I vini proposti, anche questa volta, erano quelli dell'intera produzione, dalla fascia media a quella più alta.

 

Accompagnati comodamente dalla navetta, una volta accreditati al check in, l'esperienza ha ufficialmente inizio e , come tradizione, il primo livello a cui si accede, vicino alla sala ristorante , è quello delle bollicine, i bianchi mossi più 'beverini' , gettonatissimi specialmente in estate. 

Si passa dallo Charme al Gaudensius e, per finire, al Saint Germain. 

 

Passando al pianoro successivo, incontrando piacevolmente il primo gruppo musicale che ci allieta con note Jazz, si degusta l'intera gamma proposta: dal Bayamore bianco al rosso, al Favinia (prodotto da uve raccolte interamente a Favignana, nel più bel tratto della costa di Calamoni) ed a 'Le sabbie dell'Etna', dai sentori e mineralità tipici dei vini della Sicilia orientale. 

 

Su uno scranno a parte troneggiavano i vinoni rossi pluridecorati , in particolare il Camelot , blend di Merlot e Cabernet Sauvignon dagli intensi sentori di frutta rossa matura e l'Harmonium , persistente e corposo Nero d'Avola in purezza.

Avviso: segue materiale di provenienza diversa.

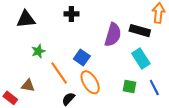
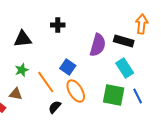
black triangle: (26, 19) -> (23, 39), moved
green star: (38, 51) -> (22, 70), moved
green square: (129, 86) -> (114, 95), size x1.6

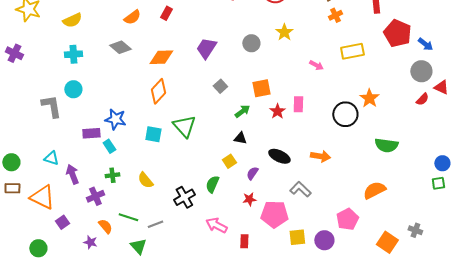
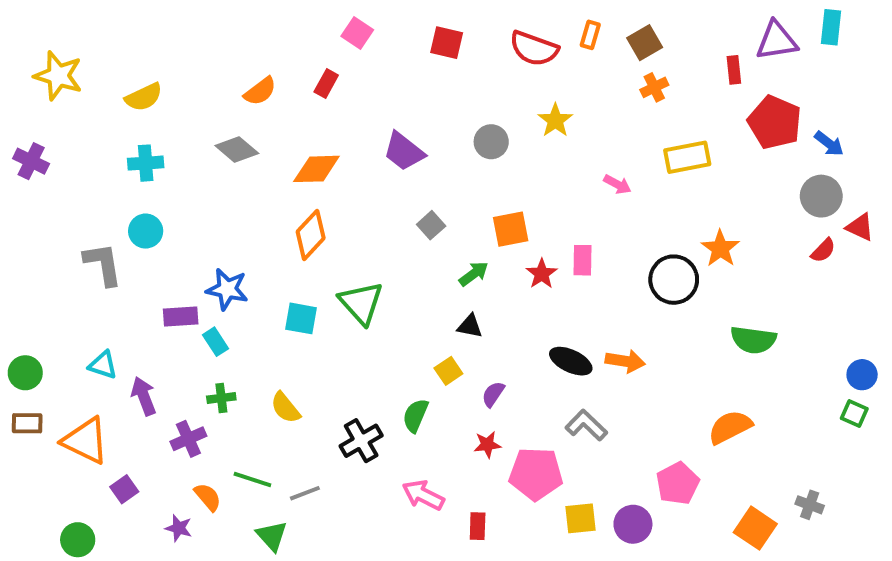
purple trapezoid: (206, 48) -> (404, 151), turned -85
black ellipse: (279, 156) -> (571, 361), moved
green square: (438, 183) -> (854, 414), turned 32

Last not least, il Ribeca: frutto della riscoperta del vitigno reliquia Perricone, autoctono per definizione. 

Dopo una breve sosta all'area food e non prima di esserci concessi un piacevole “colpo di grazia” con un calice del Passito 'L'Ecrù', ci appropinquiamo, con etilica nonchalance , nelle vicinanze di quello che, insieme al vino, rappresenta l'elemento di interesse primario per tutti i visitatori: il concerto di Mario Venuti. 

 

Nell'area più in alto, tra il vento tiepido che risale dalla vallata circostante e che ci avvolge, dal palchetto montato per il Quartetto dell'artista Siracusano (ma che ha scelto Catania come città elettiva) , classe 1963, le suadente musica di piano, contrabbasso e batteria inizia a ri-inebriare gli spettatori. 

La scaletta comprende sia i brani dell'artista più conosciuti al grande pubblico che altri meno noti oltre alle cover dei classici della canzone italiana (strizzando l'occhio agli evergreen cantautorali della scuola genovese) per quasi un'ora e mezzo di musica intrisa di suadente meridionalità e nitide contaminazioni brasiliane, laddove la tradizione tropicalista e la bossa nova reinterpretano, in chiave del tutto personale, brani come “Arrivederci” di Umberto Bindi. 

 

Polistrumentista eclettico e cantautore , Mario Venuti , con la sua musica colta e raffinata ma senza fronzoli, sincera nel suo legame con la Sicilia Terra Madre, ripercorre i brani degli esordi da solista, attraverso l'immancabile “Mai più di ieri” (scritta da lui) che circa sei lustri orsono lo unì artisticamente alla corregionale Carmen Consoli (altro 'mostro sacro' ed orgoglio siciliano). 

Il visibilio generale aumenta quando l'artista passa in rassegna brani come “Caduto dalle stelle”, "Crudele", "Fortuna" e "Un altro posto nel mondo". 

 

Il mood e le sonorità invitano ,infine, il pubblico a seguire i passi di balli caraibici accennati dall'artista, entusiastica conclusione di una serata in cui la piena condivisione di bellezza e vibrazioni difficilmente verrà dimenticata.